Air Pollution Linked To Kidney Problems

Stuck in traffic? Pull up the windows. A new study suggests that traffic fumes may cause kidney problems. People residing near busy streets are also at a much higher risk of developing kidney problems than those who live in other residential areas.

The US based investigators examined 1,100 patients and finally confirmed the fact that chronic exposure to traffic fumes may lead to the development of kidney diseases in previously healthy individuals. 

This work, led by Dr Murray Mittleman and his colleagues at the Beth Israel Deaconess Medical Center in Boston, is published in the Journal of Epidemiology and Community Medicine. They measured the kidney function in the study subjects by using a test known as GFR –– glomerular filtration rate. The GFR value is enough to suggest the presence or absence of kidney disease in an individual, and can effectively suggest the extent of functionality of the kidney.

The results also revealed that the difference between the GFR values of the patients that were exposed to traffic fumes, and those who were not, is comparable to the difference between the GFR values of someone four years older.
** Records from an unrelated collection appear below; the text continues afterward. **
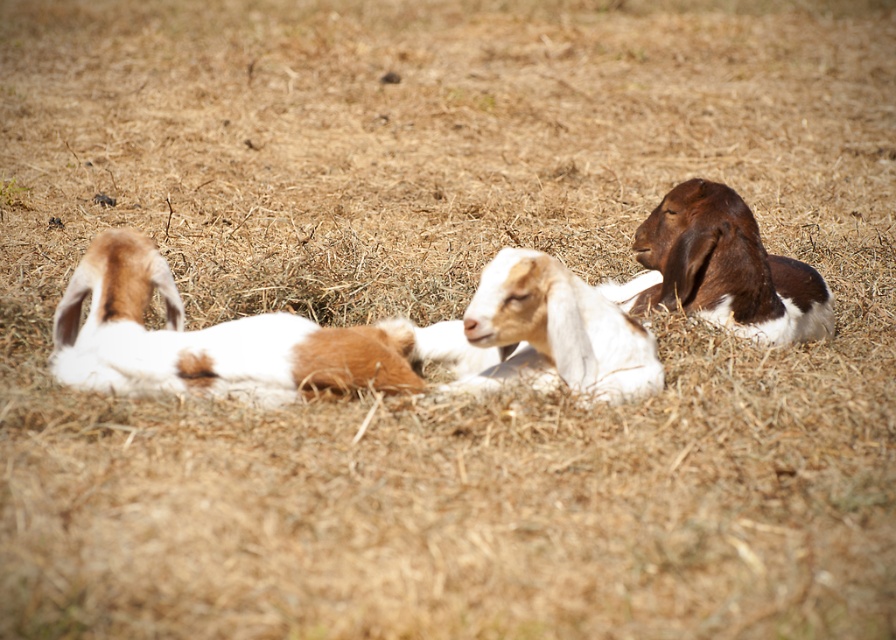 You are standing in a field and see two goats, the brown and white fur goat at left and the brown and white fur at right. Which goat is nearer to you?

The brown and white fur goat at left is closer to the viewer than the brown and white fur at right, so the brown and white fur goat at left is nearer to you.

You are a farmer checking on your goats. You see the brown and white fur goat at left and the white woolen goat at center. Which goat do you need to provide more feed to based on their sizes?

The brown and white fur goat at left is bigger than the white woolen goat at center, so you should provide more feed to the brown and white fur goat at left. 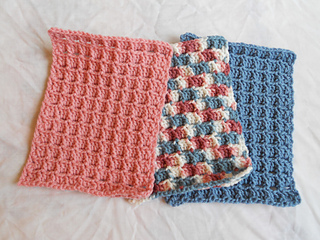 In order to click on upper white bedding in this screenshot , I will do `click(164, 11)`. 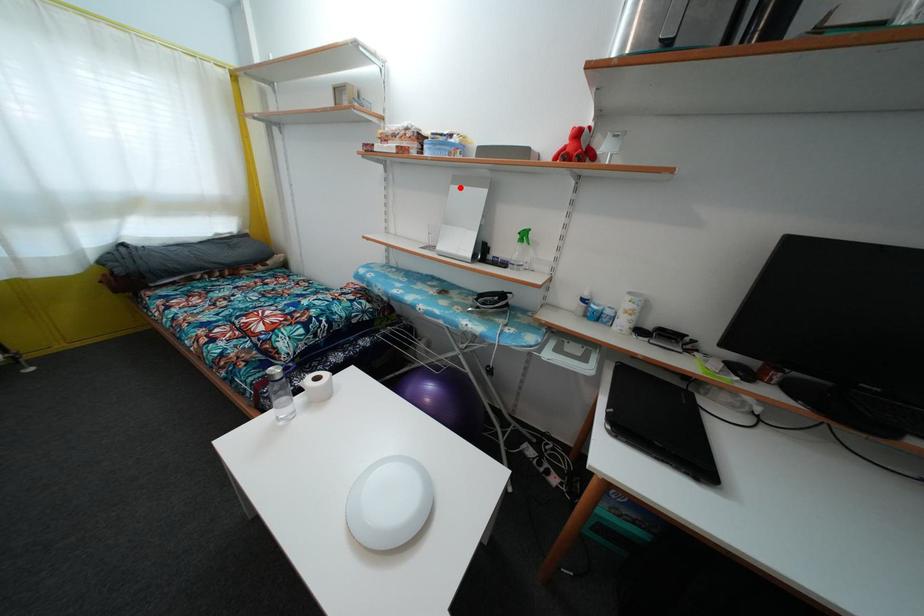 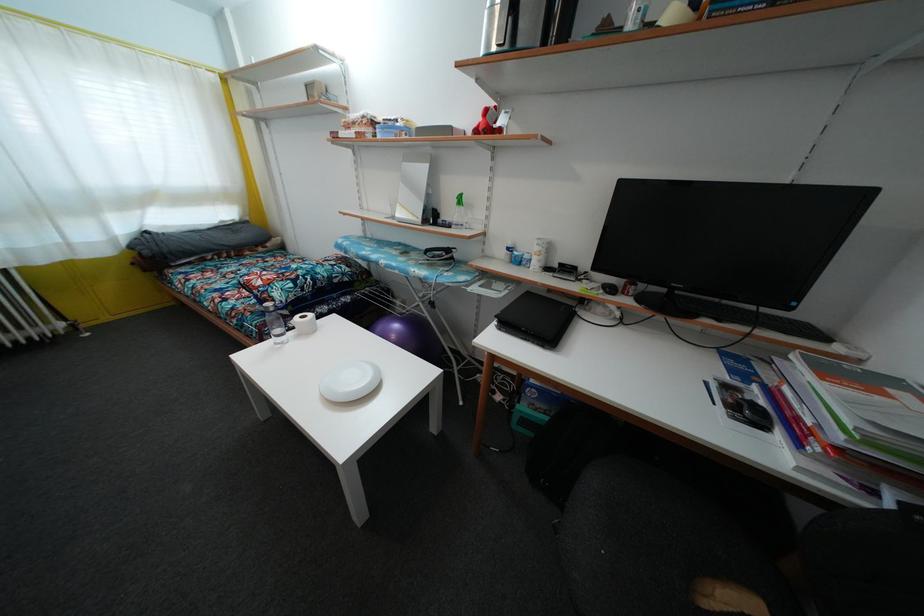 Where in the second image is the point corresponding to the highlighted location from the first image?

(410, 164) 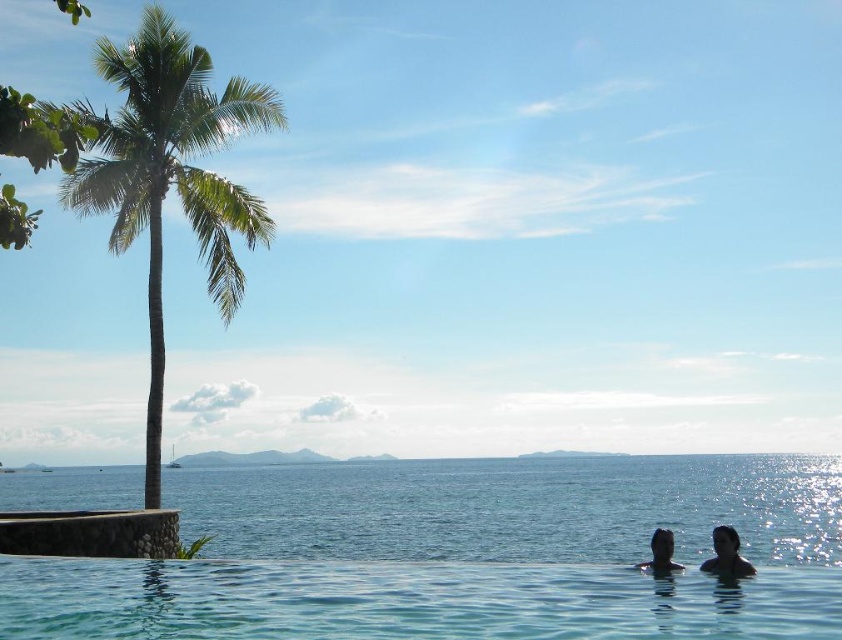 Locate an element on the screen. clear blue water at center is located at coordinates (461, 554).

Is clear blue water at center positioned before smooth skin head at lower right?

Yes, it is in front of smooth skin head at lower right.

Is point (797, 552) in front of point (718, 561)?

No, (797, 552) is further to viewer.

The width and height of the screenshot is (842, 640). I want to click on clear blue water at center, so click(x=461, y=554).

Can you confirm if green leafy palm tree at left is positioned below black matte head at lower right?

Actually, green leafy palm tree at left is above black matte head at lower right.

Can you confirm if green leafy palm tree at left is positioned to the left of black matte head at lower right?

Correct, you'll find green leafy palm tree at left to the left of black matte head at lower right.

I want to click on green leafy palm tree at left, so click(169, 173).

This screenshot has height=640, width=842. In order to click on green leafy palm tree at left in this screenshot , I will do `click(169, 173)`.

Does dark skin human at lower right appear under black matte head at lower right?

Actually, dark skin human at lower right is above black matte head at lower right.

The width and height of the screenshot is (842, 640). Identify the location of dark skin human at lower right. (726, 554). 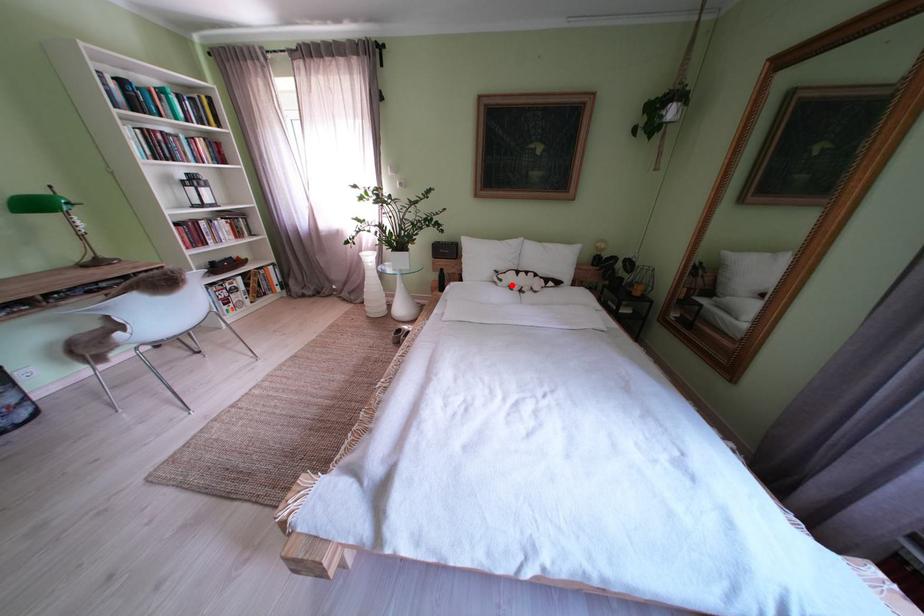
Dr Tim Chico, a heart expert at the University of Sheffield in the UK, said: "The importance of healthy kidneys is often overlooked, but many of the things that can damage the heart also affect these vital organs.

"Many people are unaware of the close link between heart and kidney disease, but problems with one often lead to problems with the other."

The fact that long-term exposure to traffic and exhaust fumes contribute to a decreased heart function and an increased risk of vascular diseases such as heart attacks and stroke is already known, and this study helps shed light on some more potentially life threatening health conditions that may occur after such exposure.

Steps need to be taken to minimize the air pollution and help enrich the quality of life of ourselves and the people living around us. "The responsibility to reduce traffic pollution falls on everyone, and this study is yet another reason - as if we needed one - to travel on foot or bike where possible," Chico says.